Gallo et al. discovered that an organic extract from the Mediterranean ascidian Ciona robusta inhibited cell proliferation in HT-29, HepG2, and U2OS human cells, with HT-29 being the most sensitive (EC₅₀ = 250 μg/mL). The extract did not affect the viability of HT-29 cells induced to differentiate with sodium butyrate, indicating a preference for the malignant phenotype. Cell death induced by the extract was attributed to cytotoxic autophagy, as evidenced by increased LC3-II expression and autophagic vacuole formation in HT-29 cells. Although the exact composition of the extract remains unknown, it contains bioactive compounds with anticancer properties. In another study by Rocha et al., a computational approach was used to investigate potential antivirals against SARS-CoV-2 Mpro. The authors screened 288 flavonoids from Brazilian biodiversity, selecting 204 compounds based on Lipinski’s rule of five (Rocha et al.). These compounds were docked into Mpro’s active site and re-scored using MM-GBSA binding free energy calculations. The top five flavonoids were analyzed for their interactions with Mpro residues. Additionally, another report focused on the anti-leishmanial activity of Eleutherine plicata Herb. and predictions regarding isoeleutherin and its analogs (Albuquerque et al.).

Mutran et al. investigated essential oil-containing mouthwashes for dental enamel preservation, aiming to release low concentrations of Ca and P without altering morphology (Mutran et al.).
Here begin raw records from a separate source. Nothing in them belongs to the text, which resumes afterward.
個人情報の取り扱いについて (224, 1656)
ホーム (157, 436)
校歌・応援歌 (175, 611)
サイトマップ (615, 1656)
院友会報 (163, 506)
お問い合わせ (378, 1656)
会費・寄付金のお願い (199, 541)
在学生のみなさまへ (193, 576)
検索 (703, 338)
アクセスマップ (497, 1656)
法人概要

This study highlights the potential of natural essential oils for health applications. Yin et al. explored the molecular mechanisms of Uncaria rhynchophylla-Alisma plantago-aquatica L. (UR-AP), a traditional remedy for hypertension, using network pharmacology, cluster analysis, and molecular docking (Yin et al.). They identified 58 bioactive compounds, including quercetin and beta-sitosterol, and 143 common targets between UR-AP and hypertension. Key targets such as MAPK1 and IL6 were linked to pathways critical for the treatment of hypertension. Molecular docking validated the interactions, suggesting UR-AP as a novel hypertension therapy. While promising, in vivo validation is required. In another study by Lata et al., two proanthocyanidins were isolated from Ficus glomerata and assessed for bioactivity using OSIRIS property explorer applications (Lata et al.). Predictive drug scores indicated potential biological effects, and in vitro testing against ruminal enzymes showed significant inhibitory activities, suggesting that these compounds may impact rumen enzyme biology and hold promise for drug development.